● WORK ORDER:
Each record should reappear exactly in your answer, minus any picture.

┄┄┄┄┄┄┄┄┄┄┄┄┄┄┄┄┄┄┄┄

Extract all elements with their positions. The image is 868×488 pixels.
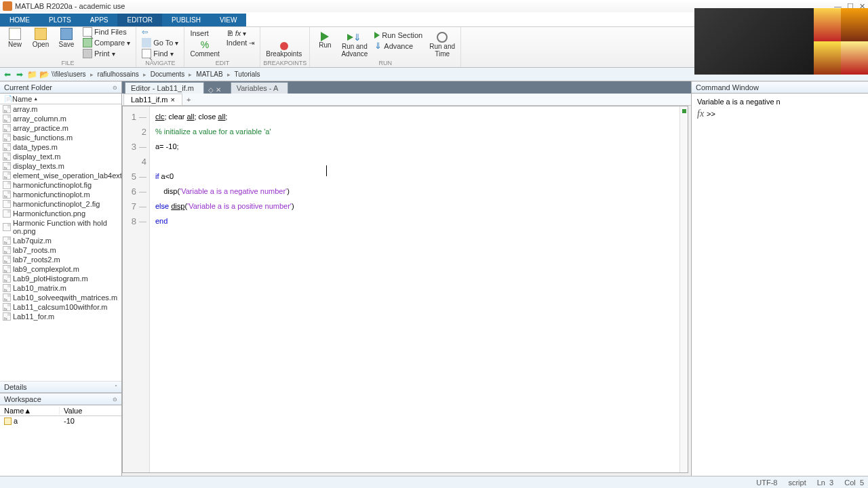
tab-plots[interactable]: PLOTS — [39, 14, 81, 26]
tab-publish[interactable]: PUBLISH — [162, 14, 210, 26]
details-header[interactable]: Details˄ — [0, 381, 121, 393]
run-button[interactable]: Run — [313, 30, 337, 50]
editor-tab[interactable]: Editor - Lab11_if.m — [125, 82, 204, 94]
code-body[interactable]: clc; clear all; close all; % initialize … — [150, 106, 679, 472]
workspace-var-row[interactable]: a -10 — [0, 416, 121, 426]
crumb-root[interactable]: \\files\users — [52, 70, 86, 78]
nav-up-icon[interactable]: 📁 — [27, 70, 37, 79]
file-item[interactable]: lab7_roots2.m — [0, 255, 121, 264]
crumb-4[interactable]: Tutorials — [235, 70, 260, 78]
matlab-logo-icon — [3, 1, 12, 11]
busy-indicator — [4, 480, 9, 485]
current-folder-header[interactable]: Current Folder⊙ — [0, 81, 121, 94]
line-indicator: Ln 3 — [817, 479, 834, 487]
new-tab-button[interactable]: + — [182, 94, 195, 105]
workspace-header[interactable]: Workspace⊙ — [0, 393, 121, 405]
file-name: element_wise_operation_lab4extra.m — [13, 171, 121, 180]
crumb-2[interactable]: Documents — [151, 70, 185, 78]
goto-button[interactable]: Go To ▾ — [139, 37, 181, 48]
chevron-up-icon[interactable]: ˄ — [115, 384, 117, 390]
file-item[interactable]: harmonicfunctinoplot.fig — [0, 180, 121, 190]
file-item[interactable]: lab9_complexplot.m — [0, 264, 121, 274]
name-column-header[interactable]: 📄 Name▲ — [0, 94, 121, 104]
code-minimap[interactable] — [679, 106, 688, 472]
workspace-list[interactable]: a -10 — [0, 416, 121, 476]
file-item[interactable]: Lab10_solveeqwith_matrices.m — [0, 293, 121, 302]
file-list[interactable]: array.marray_column.marray_practice.mbas… — [0, 104, 121, 381]
file-item[interactable]: Lab7quiz.m — [0, 236, 121, 245]
tab-home[interactable]: HOME — [0, 14, 39, 26]
file-item[interactable]: lab7_roots.m — [0, 245, 121, 255]
command-window-header[interactable]: Command Window — [692, 81, 868, 94]
file-item[interactable]: Lab9_plotHistogram.m — [0, 274, 121, 283]
run-advance-button[interactable]: ⇓Run and Advance — [338, 30, 370, 59]
comment-button[interactable]: %Comment — [187, 38, 222, 59]
new-button[interactable]: New — [3, 26, 27, 49]
save-button[interactable]: Save — [54, 26, 79, 49]
file-item[interactable]: Lab11_calcsum100withfor.m — [0, 302, 121, 312]
file-item[interactable]: display_text.m — [0, 152, 121, 161]
file-item[interactable]: basic_functions.m — [0, 133, 121, 142]
tab-view[interactable]: VIEW — [210, 14, 247, 26]
file-icon — [3, 303, 11, 311]
indent-button[interactable]: Indent ⇥ — [224, 38, 258, 47]
file-item[interactable]: array_column.m — [0, 114, 121, 123]
file-item[interactable]: array_practice.m — [0, 123, 121, 133]
tab-editor[interactable]: EDITOR — [117, 14, 162, 26]
file-name: array_practice.m — [13, 124, 68, 132]
file-item[interactable]: harmonicfunctinoplot_2.fig — [0, 199, 121, 209]
status-bar: UTF-8 script Ln 3 Col 5 — [0, 476, 868, 488]
file-item[interactable]: Lab10_matrix.m — [0, 283, 121, 293]
nav-back-button[interactable]: ⇦ — [139, 27, 181, 37]
ws-value-col[interactable]: Value — [60, 407, 121, 415]
workspace-columns: Name▲ Value — [0, 405, 121, 416]
file-tab[interactable]: Lab11_if.m× — [123, 94, 182, 105]
panel-menu-icon[interactable]: ⊙ — [113, 396, 117, 403]
advance-button[interactable]: ⇓Advance — [372, 40, 425, 52]
thumb-2 — [841, 8, 868, 41]
ws-var-value: -10 — [60, 417, 121, 425]
editor-file-tabs: Lab11_if.m× + — [122, 94, 691, 106]
file-item[interactable]: data_types.m — [0, 142, 121, 152]
file-item[interactable]: array.m — [0, 104, 121, 114]
nav-browse-icon[interactable]: 📂 — [39, 70, 49, 79]
nav-fwd-icon[interactable]: ➡ — [15, 70, 24, 79]
file-type: script — [788, 479, 806, 487]
tab-apps[interactable]: APPS — [81, 14, 118, 26]
editor-actions-icon[interactable]: ◇ ✕ — [208, 86, 221, 94]
print-button[interactable]: Print ▾ — [80, 48, 133, 59]
insert-button[interactable]: Insert — [187, 28, 222, 38]
file-item[interactable]: Harmonic Function with hold on.png — [0, 218, 121, 236]
file-item[interactable]: Lab11_for.m — [0, 312, 121, 321]
file-item[interactable]: Harmonicfunction.png — [0, 209, 121, 218]
file-icon — [3, 200, 11, 208]
command-output: Variable a is a negative n — [697, 98, 863, 106]
thumb-4 — [841, 41, 868, 75]
panel-menu-icon[interactable]: ⊙ — [113, 85, 117, 91]
command-window[interactable]: Variable a is a negative n fx>> — [692, 94, 868, 476]
run-section-button[interactable]: Run Section — [372, 30, 425, 40]
close-tab-icon[interactable]: × — [170, 96, 174, 104]
file-name: array.m — [13, 105, 37, 113]
code-ok-icon — [682, 109, 686, 113]
find-button[interactable]: Find ▾ — [139, 48, 181, 59]
file-item[interactable]: element_wise_operation_lab4extra.m — [0, 171, 121, 180]
group-label-breakpoints: BREAKPOINTS — [263, 59, 307, 67]
nav-back-icon[interactable]: ⬅ — [3, 70, 12, 79]
compare-button[interactable]: Compare ▾ — [80, 37, 133, 48]
insert-fx-button[interactable]: 🖹 fx ▾ — [224, 28, 258, 38]
file-item[interactable]: display_texts.m — [0, 161, 121, 171]
find-files-button[interactable]: Find Files — [80, 26, 133, 37]
crumb-1[interactable]: rafiulhossains — [98, 70, 139, 78]
file-item[interactable]: harmonicfunctinoplot.m — [0, 190, 121, 199]
open-button[interactable]: Open — [28, 26, 53, 49]
variables-tab[interactable]: Variables - A — [231, 82, 289, 94]
editor-window-tabs: Editor - Lab11_if.m ◇ ✕ Variables - A — [122, 81, 691, 94]
ws-name-col[interactable]: Name — [4, 407, 24, 415]
code-editor[interactable]: 1— 2 3— 4 5— 6— 7— 8— clc; clear all; cl… — [122, 106, 688, 473]
line-gutter: 1— 2 3— 4 5— 6— 7— 8— — [123, 106, 150, 472]
crumb-3[interactable]: MATLAB — [196, 70, 222, 78]
command-prompt[interactable]: fx>> — [697, 108, 863, 119]
run-time-button[interactable]: Run and Time — [427, 30, 458, 59]
breakpoints-button[interactable]: Breakpoints — [263, 41, 304, 59]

┄┄┄┄┄┄┄┄┄┄┄┄┄┄┄┄┄┄┄┄

● OUTPUT:
Extract all elements with their positions. The image is 868×488 pixels.
tab-plots[interactable]: PLOTS — [39, 14, 81, 26]
tab-publish[interactable]: PUBLISH — [162, 14, 210, 26]
details-header[interactable]: Details˄ — [0, 381, 121, 393]
run-button[interactable]: Run — [313, 30, 337, 50]
editor-tab[interactable]: Editor - Lab11_if.m — [125, 82, 204, 94]
code-body[interactable]: clc; clear all; close all; % initialize … — [150, 106, 679, 472]
workspace-var-row[interactable]: a -10 — [0, 416, 121, 426]
crumb-root[interactable]: \\files\users — [52, 70, 86, 78]
nav-up-icon[interactable]: 📁 — [27, 70, 37, 79]
file-item[interactable]: lab7_roots2.m — [0, 255, 121, 264]
crumb-4[interactable]: Tutorials — [235, 70, 260, 78]
matlab-logo-icon — [3, 1, 12, 11]
busy-indicator — [4, 480, 9, 485]
current-folder-header[interactable]: Current Folder⊙ — [0, 81, 121, 94]
line-indicator: Ln 3 — [817, 479, 834, 487]
new-tab-button[interactable]: + — [182, 94, 195, 105]
workspace-header[interactable]: Workspace⊙ — [0, 393, 121, 405]
file-name: element_wise_operation_lab4extra.m — [13, 171, 121, 180]
crumb-2[interactable]: Documents — [151, 70, 185, 78]
goto-button[interactable]: Go To ▾ — [139, 37, 181, 48]
chevron-up-icon[interactable]: ˄ — [115, 384, 117, 390]
file-item[interactable]: harmonicfunctinoplot.fig — [0, 180, 121, 190]
file-item[interactable]: lab9_complexplot.m — [0, 264, 121, 274]
name-column-header[interactable]: 📄 Name▲ — [0, 94, 121, 104]
code-minimap[interactable] — [679, 106, 688, 472]
workspace-list[interactable]: a -10 — [0, 416, 121, 476]
file-item[interactable]: Lab10_solveeqwith_matrices.m — [0, 293, 121, 302]
file-list[interactable]: array.marray_column.marray_practice.mbas… — [0, 104, 121, 381]
file-item[interactable]: Lab7quiz.m — [0, 236, 121, 245]
tab-home[interactable]: HOME — [0, 14, 39, 26]
file-item[interactable]: lab7_roots.m — [0, 245, 121, 255]
command-window-header[interactable]: Command Window — [692, 81, 868, 94]
file-item[interactable]: Lab9_plotHistogram.m — [0, 274, 121, 283]
run-advance-button[interactable]: ⇓Run and Advance — [338, 30, 370, 59]
comment-button[interactable]: %Comment — [187, 38, 222, 59]
new-button[interactable]: New — [3, 26, 27, 49]
save-button[interactable]: Save — [54, 26, 79, 49]
file-item[interactable]: Lab11_calcsum100withfor.m — [0, 302, 121, 312]
file-item[interactable]: display_text.m — [0, 152, 121, 161]
file-item[interactable]: basic_functions.m — [0, 133, 121, 142]
tab-view[interactable]: VIEW — [210, 14, 247, 26]
file-icon — [3, 303, 11, 311]
indent-button[interactable]: Indent ⇥ — [224, 38, 258, 47]
file-item[interactable]: array_column.m — [0, 114, 121, 123]
file-item[interactable]: array_practice.m — [0, 123, 121, 133]
tab-editor[interactable]: EDITOR — [117, 14, 162, 26]
file-name: array_practice.m — [13, 124, 68, 132]
file-item[interactable]: harmonicfunctinoplot_2.fig — [0, 199, 121, 209]
status-bar: UTF-8 script Ln 3 Col 5 — [0, 476, 868, 488]
file-item[interactable]: Lab10_matrix.m — [0, 283, 121, 293]
nav-back-button[interactable]: ⇦ — [139, 27, 181, 37]
ws-value-col[interactable]: Value — [60, 407, 121, 415]
workspace-columns: Name▲ Value — [0, 405, 121, 416]
file-tab[interactable]: Lab11_if.m× — [123, 94, 182, 105]
panel-menu-icon[interactable]: ⊙ — [113, 396, 117, 403]
advance-button[interactable]: ⇓Advance — [372, 40, 425, 52]
thumb-2 — [841, 8, 868, 41]
ws-var-value: -10 — [60, 417, 121, 425]
editor-file-tabs: Lab11_if.m× + — [122, 94, 691, 106]
file-item[interactable]: data_types.m — [0, 142, 121, 152]
file-item[interactable]: array.m — [0, 104, 121, 114]
nav-browse-icon[interactable]: 📂 — [39, 70, 49, 79]
nav-fwd-icon[interactable]: ➡ — [15, 70, 24, 79]
file-type: script — [788, 479, 806, 487]
tab-apps[interactable]: APPS — [81, 14, 118, 26]
editor-actions-icon[interactable]: ◇ ✕ — [208, 86, 221, 94]
print-button[interactable]: Print ▾ — [80, 48, 133, 59]
insert-button[interactable]: Insert — [187, 28, 222, 38]
file-item[interactable]: Harmonic Function with hold on.png — [0, 218, 121, 236]
file-item[interactable]: Lab11_for.m — [0, 312, 121, 321]
file-item[interactable]: Harmonicfunction.png — [0, 209, 121, 218]
file-icon — [3, 200, 11, 208]
command-output: Variable a is a negative n — [697, 98, 863, 106]
thumb-4 — [841, 41, 868, 75]
panel-menu-icon[interactable]: ⊙ — [113, 85, 117, 91]
command-window[interactable]: Variable a is a negative n fx>> — [692, 94, 868, 476]
run-section-button[interactable]: Run Section — [372, 30, 425, 40]
close-tab-icon[interactable]: × — [170, 96, 174, 104]
file-name: array.m — [13, 105, 37, 113]
code-ok-icon — [682, 109, 686, 113]
find-button[interactable]: Find ▾ — [139, 48, 181, 59]
file-item[interactable]: element_wise_operation_lab4extra.m — [0, 171, 121, 180]
group-label-breakpoints: BREAKPOINTS — [263, 59, 307, 67]
nav-back-icon[interactable]: ⬅ — [3, 70, 12, 79]
compare-button[interactable]: Compare ▾ — [80, 37, 133, 48]
insert-fx-button[interactable]: 🖹 fx ▾ — [224, 28, 258, 38]
file-item[interactable]: display_texts.m — [0, 161, 121, 171]
find-files-button[interactable]: Find Files — [80, 26, 133, 37]
crumb-1[interactable]: rafiulhossains — [98, 70, 139, 78]
file-item[interactable]: harmonicfunctinoplot.m — [0, 190, 121, 199]
open-button[interactable]: Open — [28, 26, 53, 49]
variables-tab[interactable]: Variables - A — [231, 82, 289, 94]
editor-window-tabs: Editor - Lab11_if.m ◇ ✕ Variables - A — [122, 81, 691, 94]
ws-name-col[interactable]: Name — [4, 407, 24, 415]
code-editor[interactable]: 1— 2 3— 4 5— 6— 7— 8— clc; clear all; cl… — [122, 106, 688, 473]
line-gutter: 1— 2 3— 4 5— 6— 7— 8— — [123, 106, 150, 472]
crumb-3[interactable]: MATLAB — [196, 70, 222, 78]
command-prompt[interactable]: fx>> — [697, 108, 863, 119]
run-time-button[interactable]: Run and Time — [427, 30, 458, 59]
breakpoints-button[interactable]: Breakpoints — [263, 41, 304, 59]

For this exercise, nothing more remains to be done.